Gorostiola González Marina, van den Broek Remco L, Braun Thomas G M, Chatzopoulou Magdalini, Jespers Willem, IJzerman Adriaan P, Heitman Laura H, van Westen Gerard J P
Division of Drug Discovery and Safety, Leiden Academic Centre for Drug Research, Leiden University, Leiden, The Netherlands.
ONCODE Institute, Leiden, The Netherlands.
J Cheminform. 2023 Aug 28;15(1):74. doi: 10.1186/s13321-023-00745-5.

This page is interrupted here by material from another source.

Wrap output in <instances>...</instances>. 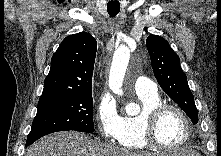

Proteochemometric (PCM) modelling is a powerful computational drug discovery tool used in bioactivity prediction of potential drug candidates relying on both chemical and protein information. In PCM features are computed to describe small molecules and proteins, which directly impact the quality of the predictive models. State-of-the-art protein descriptors, however, are calculated from the protein sequence and neglect the dynamic nature of proteins. This dynamic nature can be computationally simulated with molecular dynamics (MD). Here, novel 3D dynamic protein descriptors (3DDPDs) were designed to be applied in bioactivity prediction tasks with PCM models. As a test case, publicly available G protein-coupled receptor (GPCR) MD data from GPCRmd was used. GPCRs are membrane-bound proteins, which are activated by hormones and neurotransmitters, and constitute an important target family for drug discovery. GPCRs exist in different conformational states that allow the transmission of diverse signals and that can be modified by ligand interactions, among other factors. To translate the MD-encoded protein dynamics two types of 3DDPDs were considered: one-hot encoded residue-specific (rs) and embedding-like protein-specific (ps) 3DDPDs. The descriptors were developed by calculating distributions of trajectory coordinates and partial charges, applying dimensionality reduction, and subsequently condensing them into vectors per residue or protein, respectively. 3DDPDs were benchmarked on several PCM tasks against state-of-the-art non-dynamic protein descriptors. Our rs- and ps3DDPDs outperformed non-dynamic descriptors in regression tasks using a temporal split and showed comparable performance with a random split and in all classification tasks. Combinations of non-dynamic descriptors with 3DDPDs did not result in increased performance. Finally, the power of 3DDPDs to capture dynamic fluctuations in mutant GPCRs was explored. The results presented here show the potential of including protein dynamic information on machine learning tasks, specifically bioactivity prediction, and open opportunities for applications in drug discovery, including oncology.
蛋白质化学计量学(PCM)建模是一种强大的计算药物发现工具,用于依靠化学和蛋白质信息对潜在药物候选物的生物活性进行预测。在PCM中,通过计算特征来描述小分子和蛋白质,这直接影响预测模型的质量。然而,目前最先进的蛋白质描述符是根据蛋白质序列计算得出的,忽略了蛋白质的动态性质。这种动态性质可以通过分子动力学(MD)进行计算模拟。在此,设计了新颖的三维动态蛋白质描述符(3DDPD),用于PCM模型的生物活性预测任务。作为一个测试案例,使用了来自GPCRmd的公开可用的G蛋白偶联受体(GPCR)MD数据。GPCR是膜结合蛋白,由激素和神经递质激活,是药物发现的重要靶标家族。GPCR存在于不同的构象状态,允许传递多种信号,并且可以通过配体相互作用等因素进行修饰。为了转化MD编码的蛋白质动力学,考虑了两种类型的3DDPD:独热编码的残基特异性(rs)和类似嵌入的蛋白质特异性(ps)3DDPD。通过计算轨迹坐标和部分电荷的分布、应用降维,然后分别将它们浓缩为每个残基或蛋白质的向量来开发描述符。在几个PCM任务中,针对最先进的非动态蛋白质描述符对3DDPD进行了基准测试。我们的rs-和ps3DDPD在使用时间分割的回归任务中优于非动态描述符,并且在随机分割的情况下表现相当,在所有分类任务中也是如此。非动态描述符与3DDPD的组合并没有提高性能。最后,探索了3DDPD捕捉突变GPCR中动态波动的能力。此处呈现的结果显示了在机器学习任务(特别是生物活性预测)中纳入蛋白质动态信息的潜力,并为药物发现(包括肿瘤学)中的应用带来了机会。